Steve Wenck
2/11/2018
The objective of this capstone is to develop an application that can predict the next word, given a user-provided string of text. This is similar to how mobile device keyboard applications function.
This project involved many tasks including the following: (1) understanding the problem, (2) acquiring and cleaning the data, (3) performing exploratory data analysis, (4) performing statistical modeling, (5) creating a prediction model, (6) optimizing the prediction model for performance and creativity, (7) creating the data product - the application, and (8) creating the presentation.

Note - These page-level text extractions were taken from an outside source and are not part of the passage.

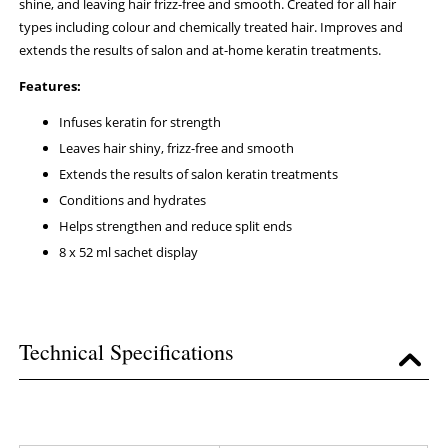
shine, and leaving hair frizz-free and smooth. Created for all hair
types including colour and chemically treated hair. Improves and
extends the results of salon and at-home keratin treatments.
Features:
Infuses keratin for strength
Leaves hair shiny, frizz-free and smooth
Extends the results of salon keratin treatments
Conditions and hydrates
Helps strengthen and reduce split ends
8 x 52 ml sachet display
Technical Specifications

The corpora were collected from publicly available sources by a web crawler. Three files were provided: Blogs, News and Twitter.
The milestone report describing the data acquisition, cleaning, and exploratory analysis can be found here: http://www.rpubs.com/Demographer/CapstoneWeek2.
The data as downloaded are too large to be used in a prediction algorithm that might be used on a mobile device, so a sample had to be takenthat was large enough to be accurate, but not slow down app performance.
The sample was converted into n-grams (a contiguous sequence of n items from a given sequence of text). Bigrams (2 words), trigrams (3 words) and 4-grams (4 words) were created and frequences of those n-grams computed.
The n-gram frequency matrices were used to predict the next word in the application recursively. If a likely match could be found using the last 3 words typed, then 4-grams were used, if no match there, then the last 2 typed words were compared against trigrams, if still no match, then the last word typed was compared against bigrams.
The app works very intuitively and is user friendly.
Simply start by typing text in the box labeled “enter text here” on the left side of the app.
The app automatically starts to try to predict the next word as soon as typing pauses for a second.
The resulting predicted word appears in the “Predicted next word:” box on the right side of the app.
The app also replicates the words entered and states which level of n-gram was used to predict the next word. This information appears below the predicted next word.